Exercise aim
Apart from the pictures, every line below needs to be reproduced verbatim.

Exercise input

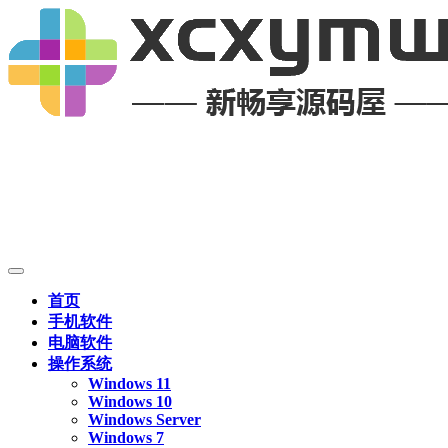
首页
手机软件
电脑软件
操作系统
Windows 11
Windows 10
Windows Server
Windows 7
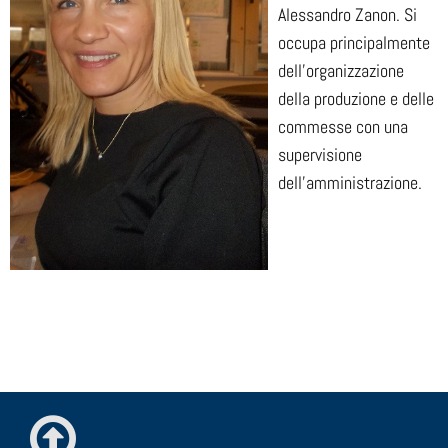
Alessandro Zanon. Si
occupa principalmente
dell’organizzazione
della produzione e delle
commesse con una
supervisione
dell’amministrazione.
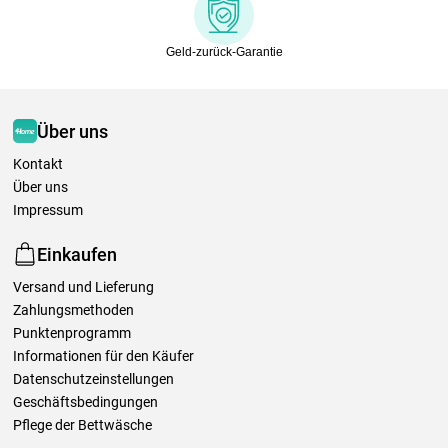
Geld-zurück-Garantie
Über uns
Kontakt
Über uns
Impressum
Einkaufen
Versand und Lieferung
Zahlungsmethoden
Punktenprogramm
Informationen für den Käufer
Datenschutzeinstellungen
Geschäftsbedingungen
Pflege der Bettwäsche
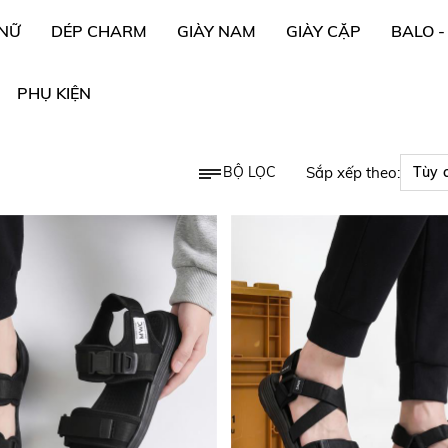
 NỮ
DÉP CHARM
GIÀY NAM
GIÀY CẶP
BALO -
PHỤ KIỆN
BỘ LỌC
Sắp xếp theo:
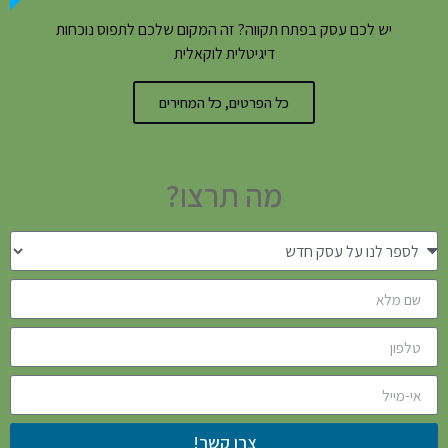
יש לכם עסק בפתח תקווה? זה המקום שלכם לתפוס נוכחות
דיגיטלית לוקאלית
כל הפרטים, כל המחירים
מה תרצו?
צרו קשר!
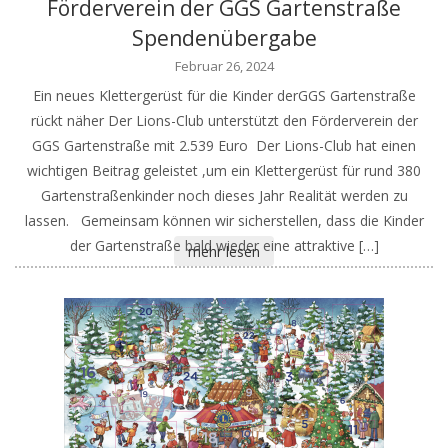
Förderverein der GGS Gartenstraße
Spendenübergabe
Februar 26, 2024
Ein neues Klettergerüst für die Kinder derGGS Gartenstraße
rückt näher Der Lions-Club unterstützt den Förderverein der
GGS Gartenstraße mit 2.539 Euro Der Lions-Club hat einen
wichtigen Beitrag geleistet ,um ein Klettergerüst für rund 380
Gartenstraßenkinder noch dieses Jahr Realität werden zu
lassen. Gemeinsam können wir sicherstellen, dass die Kinder
der Gartenstraße bald wieder eine attraktive […]
mehr lesen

Answer to this exercise
首页
手机软件
电脑软件
操作系统
Windows 11
Windows 10
Windows Server
Windows 7
Alessandro Zanon. Si
occupa principalmente
dell’organizzazione
della produzione e delle
commesse con una
supervisione
dell’amministrazione.
Geld-zurück-Garantie
Über uns
Kontakt
Über uns
Impressum
Einkaufen
Versand und Lieferung
Zahlungsmethoden
Punktenprogramm
Informationen für den Käufer
Datenschutzeinstellungen
Geschäftsbedingungen
Pflege der Bettwäsche
 NỮ
DÉP CHARM
GIÀY NAM
GIÀY CẶP
BALO -
PHỤ KIỆN
BỘ LỌC
Sắp xếp theo:
יש לכם עסק בפתח תקווה? זה המקום שלכם לתפוס נוכחות
דיגיטלית לוקאלית
כל הפרטים, כל המחירים
מה תרצו?
צרו קשר!
Förderverein der GGS Gartenstraße
Spendenübergabe
Februar 26, 2024
Ein neues Klettergerüst für die Kinder derGGS Gartenstraße
rückt näher Der Lions-Club unterstützt den Förderverein der
GGS Gartenstraße mit 2.539 Euro Der Lions-Club hat einen
wichtigen Beitrag geleistet ,um ein Klettergerüst für rund 380
Gartenstraßenkinder noch dieses Jahr Realität werden zu
lassen. Gemeinsam können wir sicherstellen, dass die Kinder
der Gartenstraße bald wieder eine attraktive […]
mehr lesen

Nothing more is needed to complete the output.